18 de agosto de 1961. (DiarioN°1 de Krishnamurti).
Había
estado lloviendo la mayor parte de la noche y el tiempo se había vuelto muy
frío; sobre los más altos cerros y montañas se veía nieve fresca en cantidad. Y
también soplaba un viento cortante. Los prados florecidos tenían un brillo
extraordinario y el color verde era sorprendente. Y también había llovido casi
todo el día y sólo hacia las últimas horas de la tarde comenzó a aclarar y el
sol apareció entre las montañas. Caminábamos a lo largo de un sendero que
llevaba de un pueblo a otro, un sendero que serpenteaba en torno de granjas
entre fértiles prados verdes. Los postes que sostienen los pesados cables
eléctricos se destacaban impresionantes contra el cielo crepuscular; al
contemplar estas imponentes estructuras de acero en contraste con las veloces
nubes, se advertía un sentido de belleza y poder. Cruzamos un puente de madera,
y el torrente lleno, engrosado por toda esta lluvia, se deslizaba veloz con una
energía y una fuerza que sólo poseen los torrentes de la montaña. Mirando a uno
y otro lado del torrente estrechamente encajonado entre apretados grupos de
rocas y árboles, uno percibía el movimiento del tiempo -pasado, presente y
futuro; el puente era el presente y toda la vida pasaba y bullía a través del
presente. Pero más allá de todo esto, a lo largo de esa vereda fangosa bañada
por la lluvia, estaba «lo otro» [otherness], un mundo que jamás podría
ser tocado por el pensamiento humano, por sus actividades y sus inacabables
infortunios. Este mundo no era el producto de la esperanza ni de la creencia.
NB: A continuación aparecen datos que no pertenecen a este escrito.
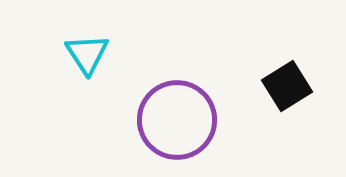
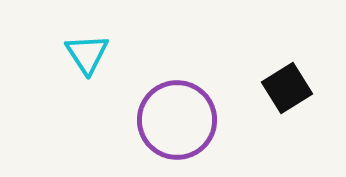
black square: moved 2 px down
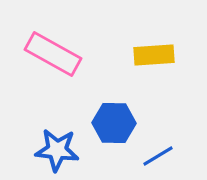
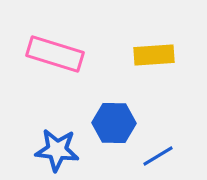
pink rectangle: moved 2 px right; rotated 12 degrees counterclockwise
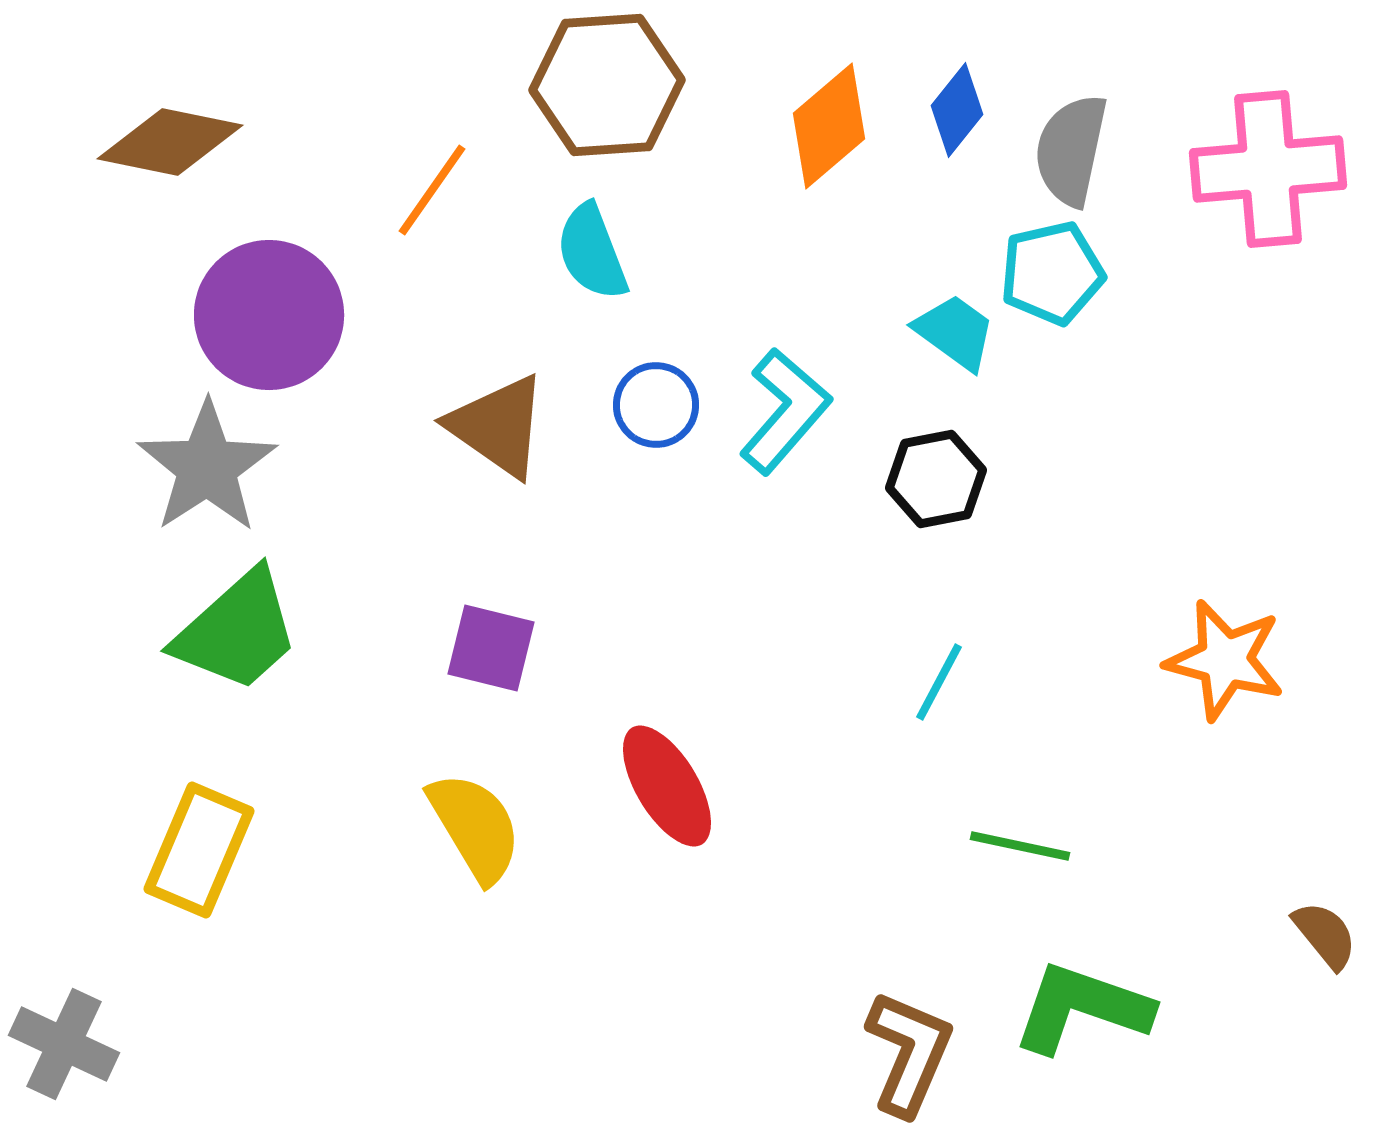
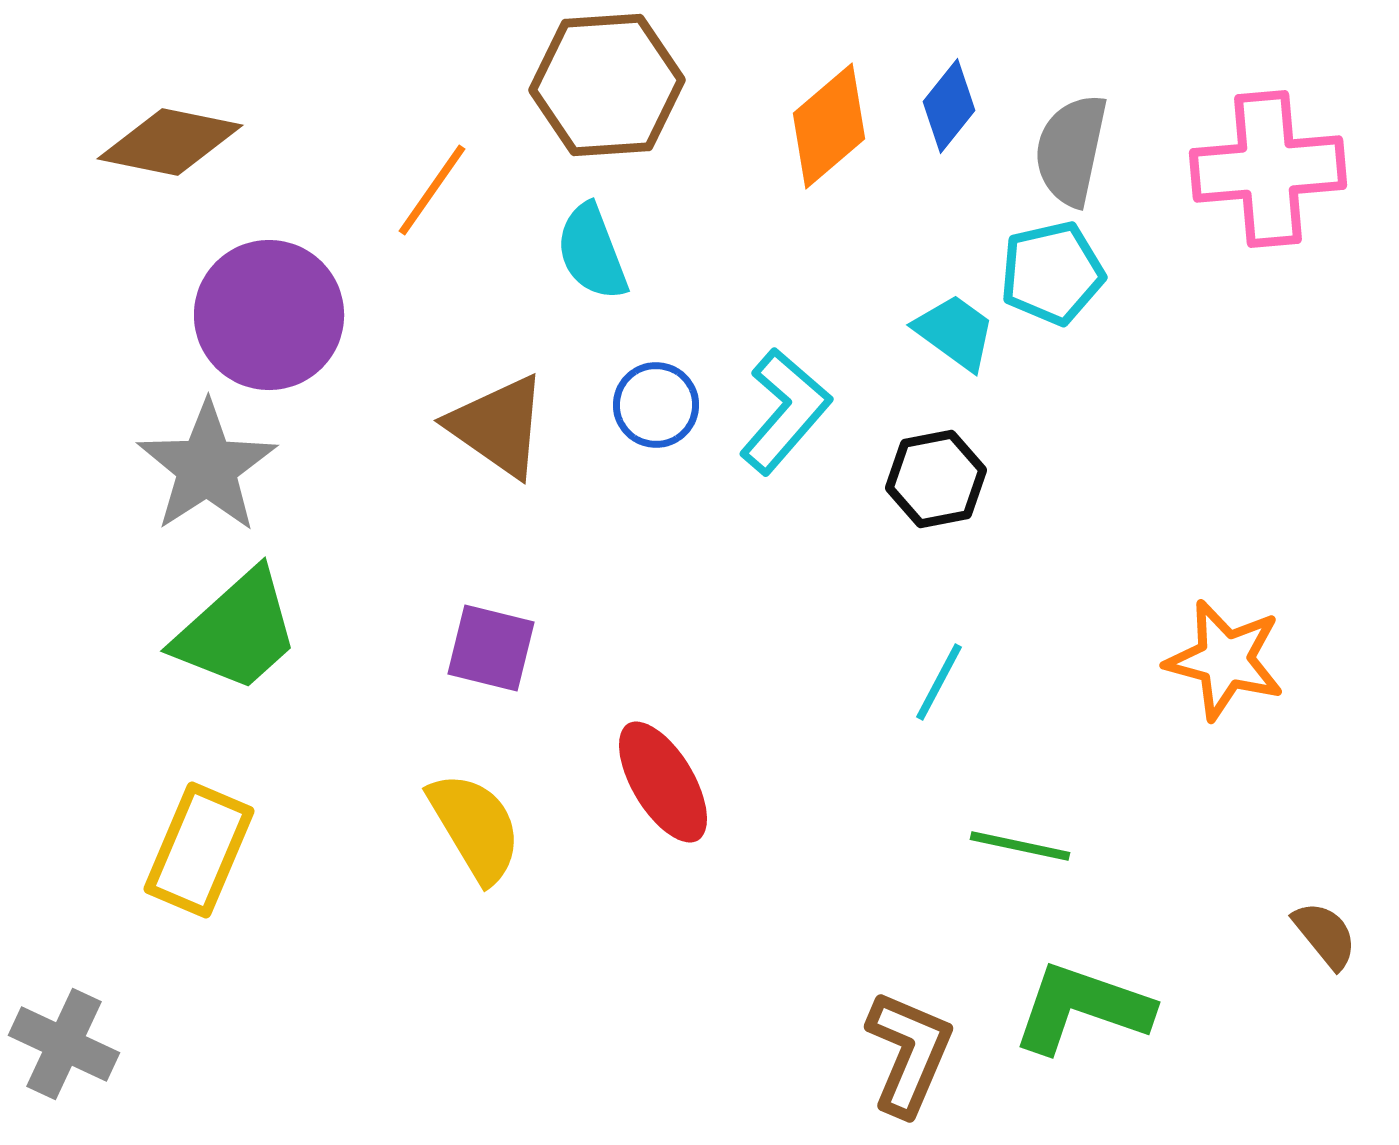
blue diamond: moved 8 px left, 4 px up
red ellipse: moved 4 px left, 4 px up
Uno no era del todo consciente de ello en ese momento, había demasiadas cosas
para observar y sentir, demasiada fragancia para oler; las nubes, el sol entre
las montañas, y más allá el pálido cielo azul, y la luz del crepúsculo sobre
los prados centelleantes; el olor de los establos y las flores rojas alrededor
de las granjas. «Lo otro» estaba ahí abarcándolo todo sin pasar por alto ni la
cosa más insignificante; y mientras uno permanecía despierto en la cama, «eso»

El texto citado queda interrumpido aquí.